Limitation	Why It Exists	What Would Help
No hybrid search	Pure vector, no keyword matching	BM25 + vector combined
No re-ranking	Single-stage retrieval	Cross-encoder on top-k
No query expansion	Query embedded as-is	Synonyms, related terms
Large functions truncated	Scanner limits text length	Smarter chunking
Full re-embed on change	Simpler implementation	Incremental indexing

These are all swappable. The architecture is modular:

TransformersEmbedder implements EmbeddingProvider
LanceDBVectorStore implements VectorStore
CompactFormatter / VerboseFormatter are pluggable
Scanner is separate from indexer

When I learn better approaches, or when someone contributes them, they plug in.

When to use it

Scenario	Best Tool
"Where is X implemented?" (conceptual)	`dev_search`
"Find exact string `calculateTax`"	`grep`
"What calls this function?"	`dev_refs`
"Show me the project structure"	`dev_map`

dev_search excels at conceptual queries in unfamiliar codebases. It's weak at exact string matching; use grep for that.

The core insight

I came into this thinking the embedding model would be the hard part. It wasn't.

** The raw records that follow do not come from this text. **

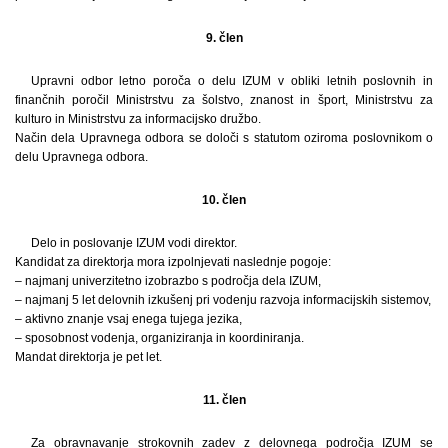
9. člen
Upravni odbor letno poroča o delu IZUM v obliki letnih poslovnih in
finančnih poročil Ministrstvu za šolstvo, znanost in šport, Ministrstvu za
kulturo in Ministrstvu za informacijsko družbo.
Način dela Upravnega odbora se določi s statutom oziroma poslovnikom o
delu Upravnega odbora.
10. člen
Delo in poslovanje IZUM vodi direktor.
Kandidat za direktorja mora izpolnjevati naslednje pogoje:
– najmanj univerzitetno izobrazbo s področja dela IZUM,
– najmanj 5 let delovnih izkušenj pri vodenju razvoja informacijskih sistemov,
– aktivno znanje vsaj enega tujega jezika,
– sposobnost vodenja, organiziranja in koordiniranja.
Mandat direktorja je pet let.
11. člen
Za obravnavanje strokovnih zadev z delovnega področja IZUM se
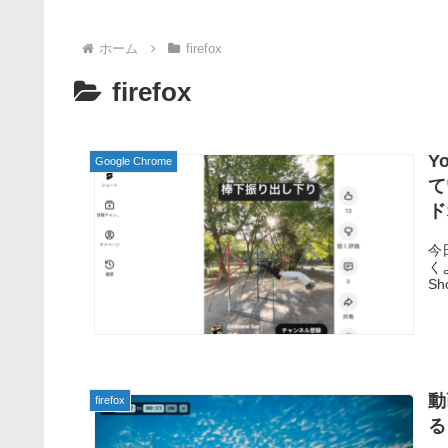
ホーム
firefox
firefox
Y
Google Chrome
て
ド
今
くよ
Sh
動
firefox
る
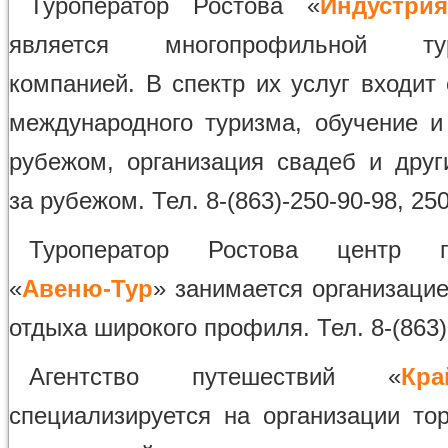
Туроператор Ростова «
Индустри
является многопрофильной тури
компанией. В спектр их услуг входит
международного туризма, обучение и
рубежом, организация свадеб и друг
за рубежом. Тел. 8-(863)-250-90-98, 25
Туроператор Ростова центр п
«
Авеню-Тур
» занимается организацие
отдыха широкого профиля. Тел. 8-(863)
Агентство путешествий «
Кр
специализируется на организации то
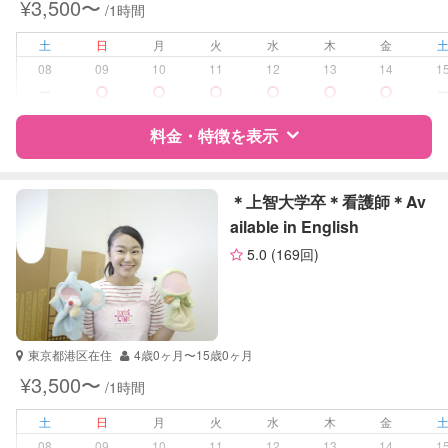
¥3,500〜
/1時間
学校/塾の補習・宿題
小学生
土
日
月
火
水
木
金
対応科目
国語
08
09
10
11
12
13
14
1
英語
ー
料金・特徴を表示
特徴
料金
レビュー
＊上智大学卒＊看護師＊Av
ailable in English
5.0
(169回)
サポートの特徴
資格
自治体届出済ベビーシッター
受験対策
小学校受験
東京都港区在住
4歳0ヶ月〜15歳0ヶ月
¥3,500〜
/1時間
学校/塾の補習・宿題
小学生
土
日
月
火
水
木
金
対応科目
国語
08
09
10
11
12
13
14
1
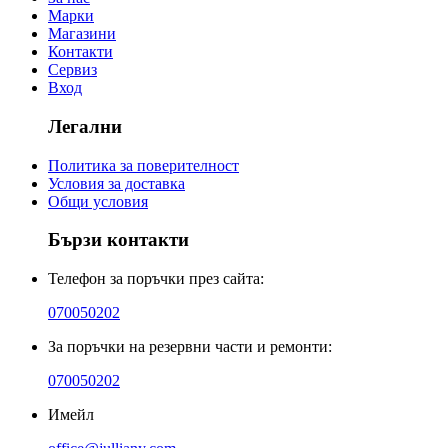
Марки
Магазини
Контакти
Сервиз
Вход
Легални
Политика за поверителност
Условия за доставка
Общи условия
Бързи контакти
Телефон за поръчки през сайта:
070050202
За поръчки на резервни части и ремонти:
070050202
Имейл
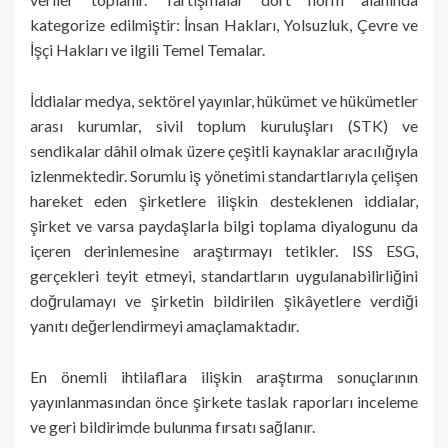
kategorize edilmiştir: İnsan Hakları, Yolsuzluk, Çevre ve
İşçi Hakları ve ilgili Temel Temalar.
İddialar medya, sektörel yayınlar, hükümet ve hükümetler
arası kurumlar, sivil toplum kuruluşları (STK) ve
sendikalar dâhil olmak üzere çeşitli kaynaklar aracılığıyla
izlenmektedir. Sorumlu iş yönetimi standartlarıyla çelişen
hareket eden şirketlere ilişkin desteklenen iddialar,
şirket ve varsa paydaşlarla bilgi toplama diyalogunu da
içeren derinlemesine araştırmayı tetikler. ISS ESG,
gerçekleri teyit etmeyi, standartların uygulanabilirliğini
doğrulamayı ve şirketin bildirilen şikâyetlere verdiği
yanıtı değerlendirmeyi amaçlamaktadır.
En önemli ihtilaflara ilişkin araştırma sonuçlarının
yayınlanmasından önce şirkete taslak raporları inceleme
ve geri bildirimde bulunma fırsatı sağlanır.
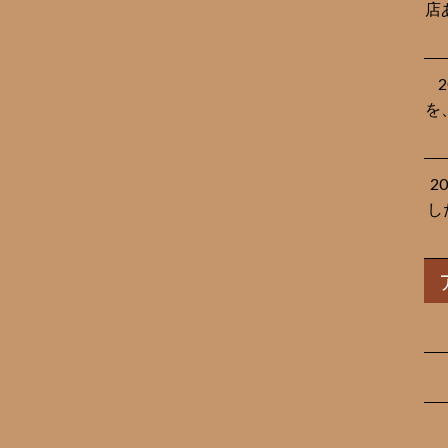
店
を
2
し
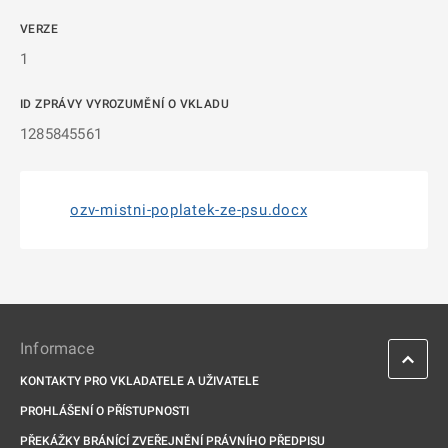
VERZE
1
ID ZPRÁVY VYROZUMĚNÍ O VKLADU
1285845561
ozv-mistni-poplatek-ze-psu.docx
Informace
KONTAKTY PRO VKLADATELE A UŽIVATELE
PROHLÁŠENÍ O PŘÍSTUPNOSTI
PŘEKÁŽKY BRÁNÍCÍ ZVEŘEJNĚNÍ PRÁVNÍHO PŘEDPISU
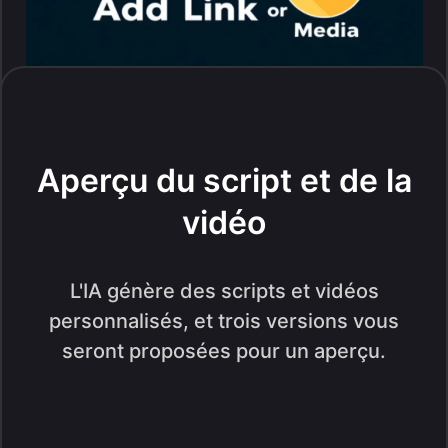
Aperçu du script et de la
vidéo
L'IA génère des scripts et vidéos
personnalisés, et trois versions vous
seront proposées pour un aperçu.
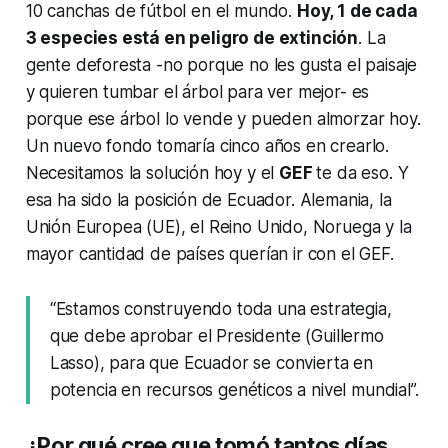
10 canchas de fútbol en el mundo.
Hoy, 1 de cada
3 especies está en peligro de extinción
. La
gente deforesta -no porque no les gusta el paisaje
y quieren tumbar el árbol para ver mejor- es
porque ese árbol lo vende y pueden almorzar hoy.
Un nuevo fondo tomaría cinco años en crearlo.
Necesitamos la solución hoy y el
GEF
te da eso. Y
esa ha sido la posición de Ecuador. Alemania, la
Unión Europea (UE), el Reino Unido, Noruega y la
mayor cantidad de países querían ir con el GEF.
“Estamos construyendo toda una estrategia,
que debe aprobar el Presidente (Guillermo
Lasso), para que Ecuador se convierta en
potencia en recursos genéticos a nivel mundial”.
¿Por qué cree que tomó tantos días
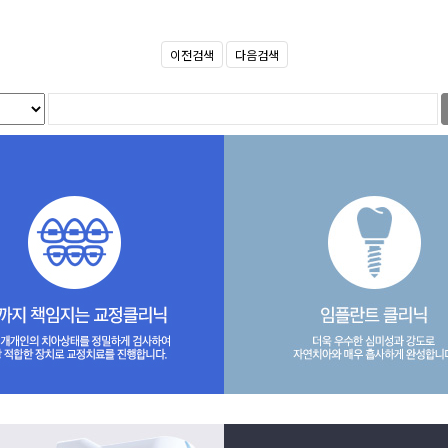
이전검색
다음검색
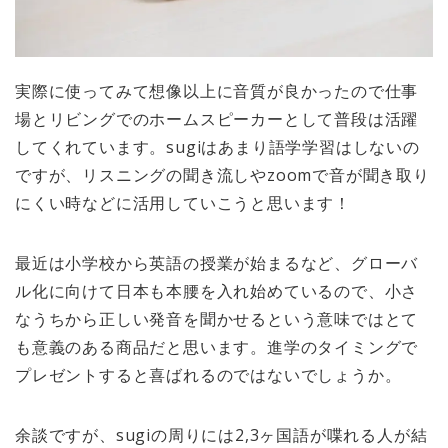
実際に使ってみて想像以上に音質が良かったので仕事
場とリビングでのホームスピーカーとして普段は活躍
してくれています。sugiはあまり語学学習はしないの
ですが、リスニングの聞き流しやzoomで音が聞き取り
にくい時などに活用していこうと思います！
最近は小学校から英語の授業が始まるなど、グローバ
ル化に向けて日本も本腰を入れ始めているので、小さ
なうちから正しい発音を聞かせるという意味ではとて
も意義のある商品だと思います。進学のタイミングで
プレゼントすると喜ばれるのではないでしょうか。
余談ですが、sugiの周りには2,3ヶ国語が喋れる人が結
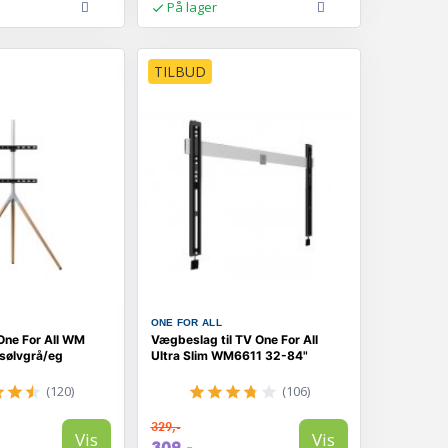
På lager
TILBUD
ONE FOR ALL
One For All WM
Vægbeslag til TV One For All
 sølvgrå/eg
Ultra Slim WM6611 32-84"
(120)
(106)
329,-
Vis
Vis
309,-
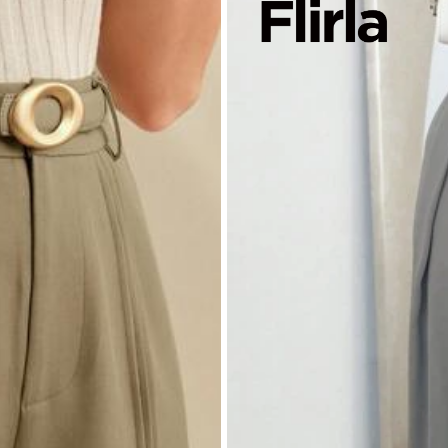
臀圍:
90.0
織面料
% 滌綸, 20% 粘膠纖維
看更多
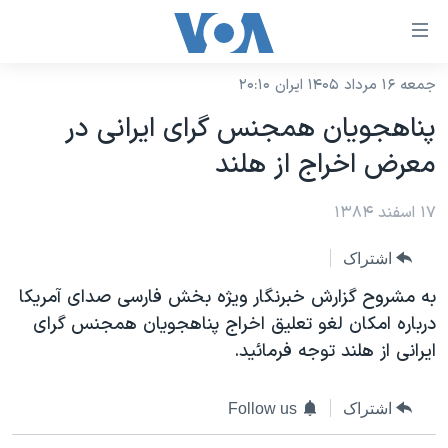
ینکهای
ابل
سترسی
جمعه ۱۶ مرداد ۱۴۰۵ ایران ۲۰:۱۰
خانه
هش
پناهجويان همجنس گرای ايرانی در
نسخه سبک وب‌سایت
ه
معرض اخراج از هلند
حتوای
موضوع ها
صلی
۱۷ اسفند ۱۳۸۴
برنامه های تلویزیونی
ایران
هش
جدول برنامه ها
ه
آمریکا
اشتراک
فحه
صفحه‌های ویژه
جهان
به مشروح گزارش خبرنگار ويژه بخش فارسی صدای آمريکا
صلی
فرکانس‌های صدای آمریکا
درباره امکان لغو تعليق اخراج پناهجويان همجنس گرای
ورزشی
جام جهانی ۲۰۲۶
هش
ايرانی از هلند توجه فرمائيد.
پخش رادیویی
ه
گزیده‌ها
عملیات خشم حماسی
ستجو
۲۵۰سالگی آمریکا
ویژه برنامه‌ها
یادگیری زبان انگلیسی
اشتراک
Follow us
ویدیوها
بایگانی برنامه‌های تلویزیونی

The embedding model is a commodity. Off-the-shelf MiniLM worked fine.

What mattered:

What you chunk: semantic units, not arbitrary tokens
What metadata you keep: callees, signatures, line numbers
What you return: snippets, not file paths

The model is swappable. The design around it is the work.

Using AI to make decisions

I built this without prior experience in search systems. Claude helped me explore the option space quickly:

"Compare embedding models for code search"
"What are the trade-offs between Chroma and LanceDB?"
"How should I convert L2 distance to a similarity score?"

I didn't always take the first suggestion. But AI compressed the exploration phase. Instead of reading five blog posts and three papers, I had a conversation and got oriented in minutes.

Then I made a choice. Not necessarily the optimal choice, just a reasonable one that let me move forward.

The architecture is modular because I knew I'd learn more. The embedding model might not be the best. The vector store might need replacing. The scoring formula might be naive.

That's fine. I can iterate. The goal was to build something that works, learn from using it, and improve.

Principle: Make a decision, ship it, and leave room to be wrong. Architecture should make it cheap to change your mind later.

Frequently Asked Questions

Common questions about the concepts covered

This piece has focused on dev_search, which is the semantic search part of dev-agent. In a follow-up, I'll dig into dev_refs, dev_map, and dev_history, and how they use structure and relationships in the codebase to give AI the rest of the context it was missing.

dev-agent is open source. The search implementation is in packages/core/src/vector/ and packages/mcp-server/src/adapters/built-in/search-adapter.ts.